[[ Material for this task, beginning ]]

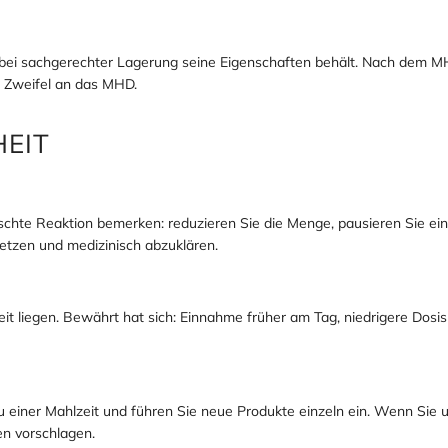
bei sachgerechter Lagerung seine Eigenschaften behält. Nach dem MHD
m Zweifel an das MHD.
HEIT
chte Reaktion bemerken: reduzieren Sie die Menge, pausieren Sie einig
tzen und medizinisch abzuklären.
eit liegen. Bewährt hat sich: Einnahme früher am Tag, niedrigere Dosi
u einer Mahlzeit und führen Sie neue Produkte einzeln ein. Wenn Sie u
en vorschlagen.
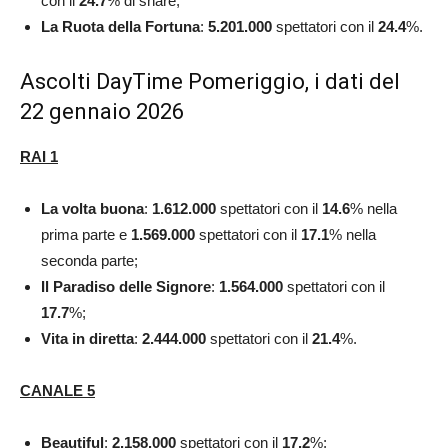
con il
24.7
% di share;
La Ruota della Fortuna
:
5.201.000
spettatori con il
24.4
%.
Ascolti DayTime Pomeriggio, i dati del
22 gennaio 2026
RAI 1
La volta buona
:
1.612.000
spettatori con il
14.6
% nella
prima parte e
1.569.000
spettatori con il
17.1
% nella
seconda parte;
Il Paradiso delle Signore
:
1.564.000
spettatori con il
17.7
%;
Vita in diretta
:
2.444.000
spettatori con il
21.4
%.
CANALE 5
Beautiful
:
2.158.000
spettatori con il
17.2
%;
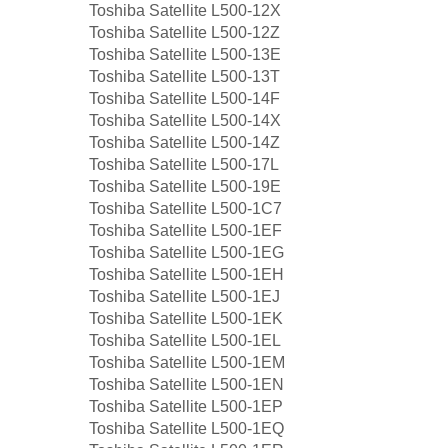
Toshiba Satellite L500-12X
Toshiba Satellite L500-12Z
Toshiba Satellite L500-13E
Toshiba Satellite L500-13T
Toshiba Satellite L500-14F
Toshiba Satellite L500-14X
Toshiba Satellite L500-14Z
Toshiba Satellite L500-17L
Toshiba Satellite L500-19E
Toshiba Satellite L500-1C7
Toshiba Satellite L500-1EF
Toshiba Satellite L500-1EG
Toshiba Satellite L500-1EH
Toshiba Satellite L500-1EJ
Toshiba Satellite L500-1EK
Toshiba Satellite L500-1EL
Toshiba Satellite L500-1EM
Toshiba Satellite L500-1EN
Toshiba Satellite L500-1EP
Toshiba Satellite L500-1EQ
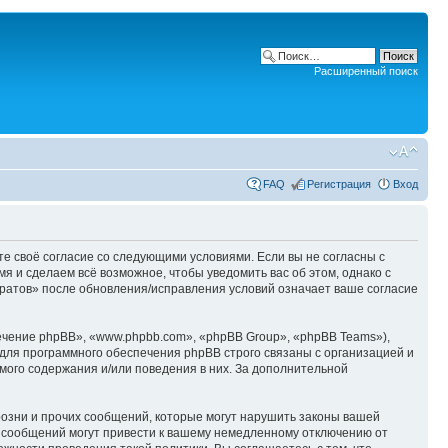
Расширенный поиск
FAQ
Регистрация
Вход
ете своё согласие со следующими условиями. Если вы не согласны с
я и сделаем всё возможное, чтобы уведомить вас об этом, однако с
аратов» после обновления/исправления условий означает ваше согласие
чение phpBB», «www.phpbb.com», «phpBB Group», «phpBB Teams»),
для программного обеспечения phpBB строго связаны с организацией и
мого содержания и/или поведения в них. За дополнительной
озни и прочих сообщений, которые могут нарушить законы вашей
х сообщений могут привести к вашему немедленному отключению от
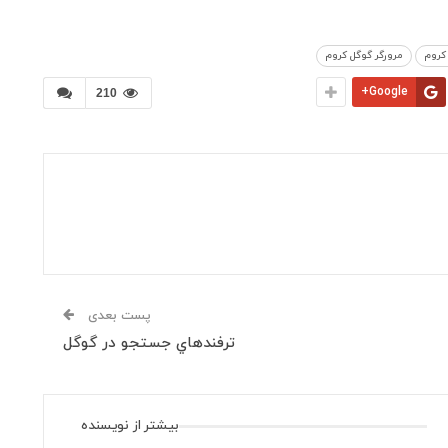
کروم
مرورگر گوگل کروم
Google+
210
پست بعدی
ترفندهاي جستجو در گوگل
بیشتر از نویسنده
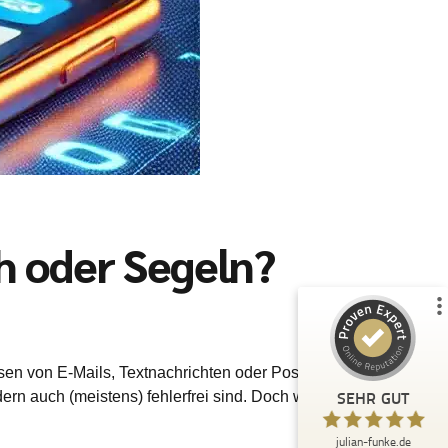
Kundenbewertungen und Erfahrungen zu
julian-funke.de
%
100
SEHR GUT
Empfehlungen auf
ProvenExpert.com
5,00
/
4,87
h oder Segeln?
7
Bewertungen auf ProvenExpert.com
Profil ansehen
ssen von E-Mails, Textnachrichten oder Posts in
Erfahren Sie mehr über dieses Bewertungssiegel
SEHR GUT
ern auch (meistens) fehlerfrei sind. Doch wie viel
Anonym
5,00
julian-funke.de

[[ Material for this task, end ]]
[[ Material for this task, beginning ]]

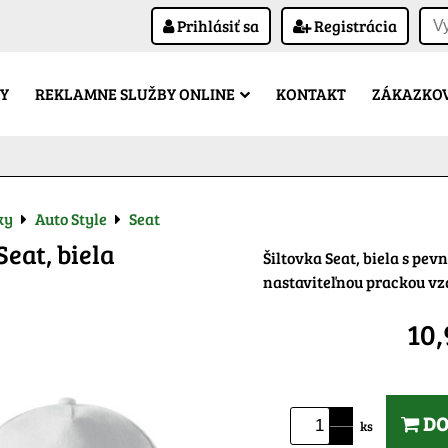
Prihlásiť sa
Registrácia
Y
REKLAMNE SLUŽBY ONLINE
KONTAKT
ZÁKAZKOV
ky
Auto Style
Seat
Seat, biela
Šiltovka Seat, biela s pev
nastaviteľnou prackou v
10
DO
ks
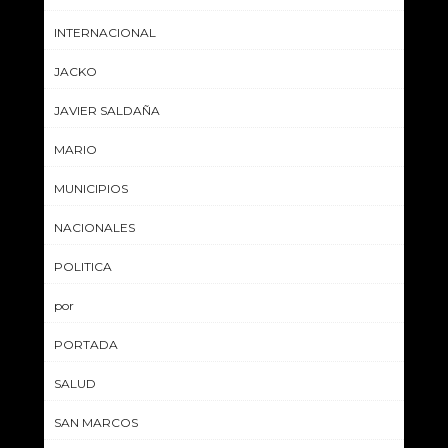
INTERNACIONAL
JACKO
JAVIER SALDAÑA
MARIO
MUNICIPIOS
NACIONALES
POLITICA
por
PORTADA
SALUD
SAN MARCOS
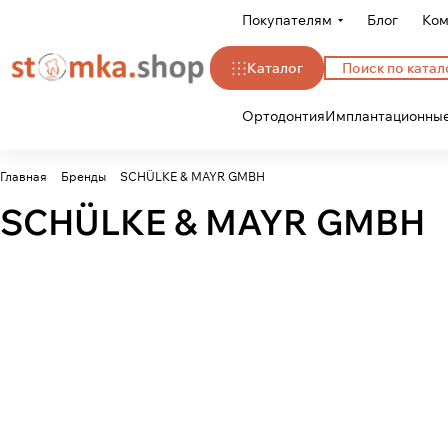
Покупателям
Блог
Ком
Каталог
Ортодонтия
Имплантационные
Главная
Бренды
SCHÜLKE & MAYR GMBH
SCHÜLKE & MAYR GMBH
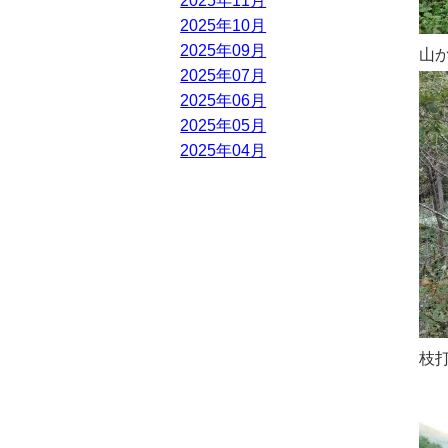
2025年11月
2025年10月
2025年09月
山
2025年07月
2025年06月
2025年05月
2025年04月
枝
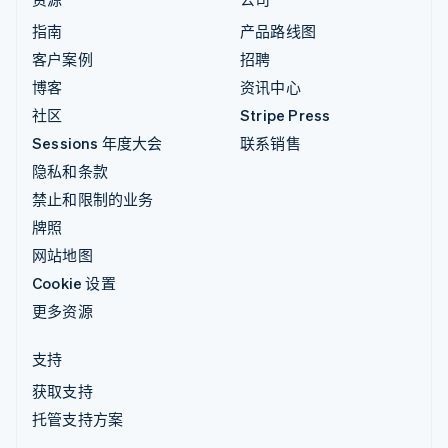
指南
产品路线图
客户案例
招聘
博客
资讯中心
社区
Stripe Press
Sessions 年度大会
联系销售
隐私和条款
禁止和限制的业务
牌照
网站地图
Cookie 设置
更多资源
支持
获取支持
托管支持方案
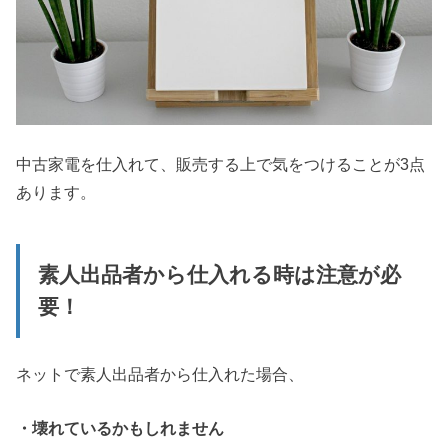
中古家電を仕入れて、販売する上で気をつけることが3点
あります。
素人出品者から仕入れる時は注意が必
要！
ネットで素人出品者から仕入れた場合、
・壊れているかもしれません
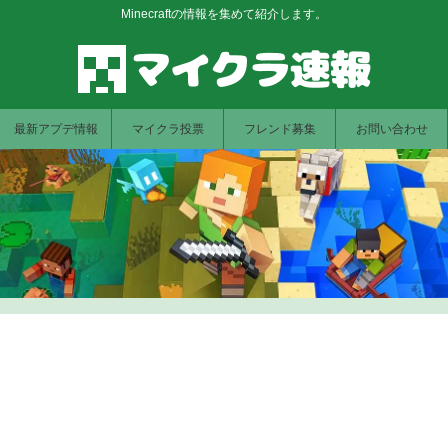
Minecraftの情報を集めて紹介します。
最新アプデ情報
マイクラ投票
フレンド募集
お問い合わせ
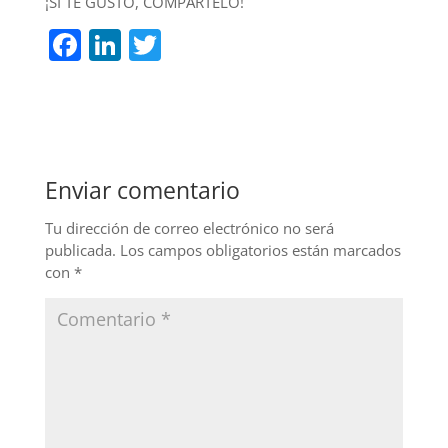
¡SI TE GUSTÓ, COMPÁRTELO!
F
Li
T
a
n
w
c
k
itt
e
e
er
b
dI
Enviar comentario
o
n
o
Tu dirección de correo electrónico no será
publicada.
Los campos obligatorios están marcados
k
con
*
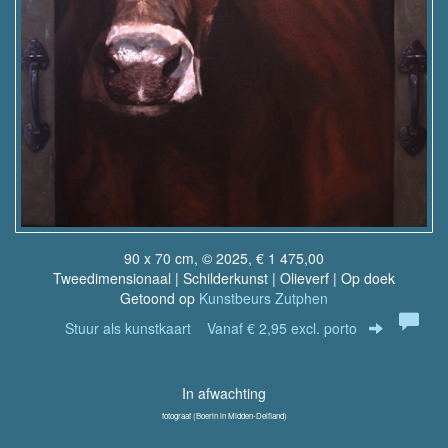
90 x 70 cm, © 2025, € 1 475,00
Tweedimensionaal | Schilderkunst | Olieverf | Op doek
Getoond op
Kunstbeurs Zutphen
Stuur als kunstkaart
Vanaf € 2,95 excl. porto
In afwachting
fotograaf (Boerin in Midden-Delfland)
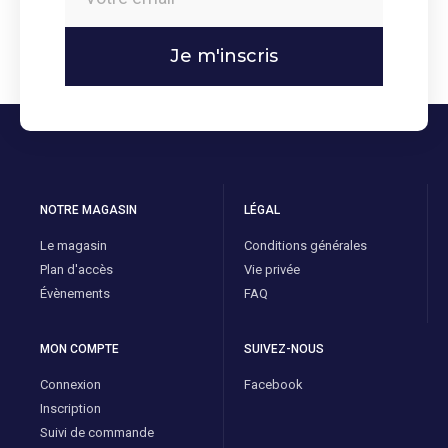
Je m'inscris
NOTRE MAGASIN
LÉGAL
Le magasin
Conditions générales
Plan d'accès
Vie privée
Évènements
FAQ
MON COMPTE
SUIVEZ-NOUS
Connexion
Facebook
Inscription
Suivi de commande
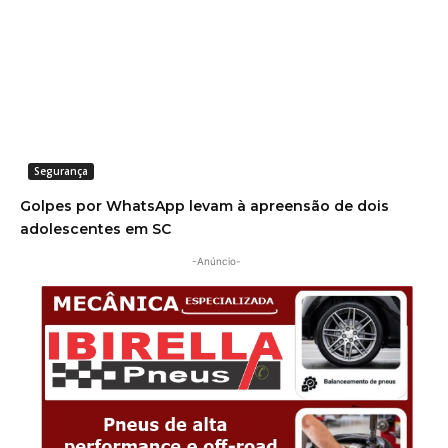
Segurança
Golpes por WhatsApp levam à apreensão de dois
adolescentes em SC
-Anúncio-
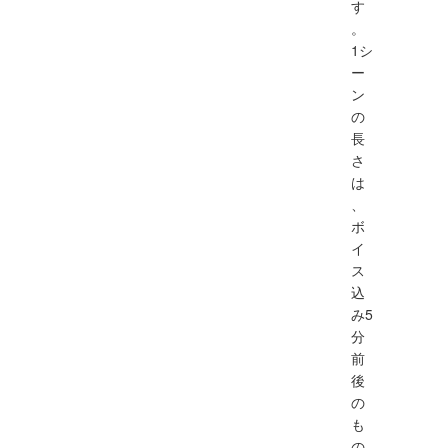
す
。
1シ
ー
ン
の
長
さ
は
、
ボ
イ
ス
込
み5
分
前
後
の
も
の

[[ Material for this task, end ]]

--- Task statement ---
Scan the material for "گوگل" and copy the lines that hold it.

--- Completed task ---
مرورگر گوگل کروم
ترفندهاي جستجو در گوگل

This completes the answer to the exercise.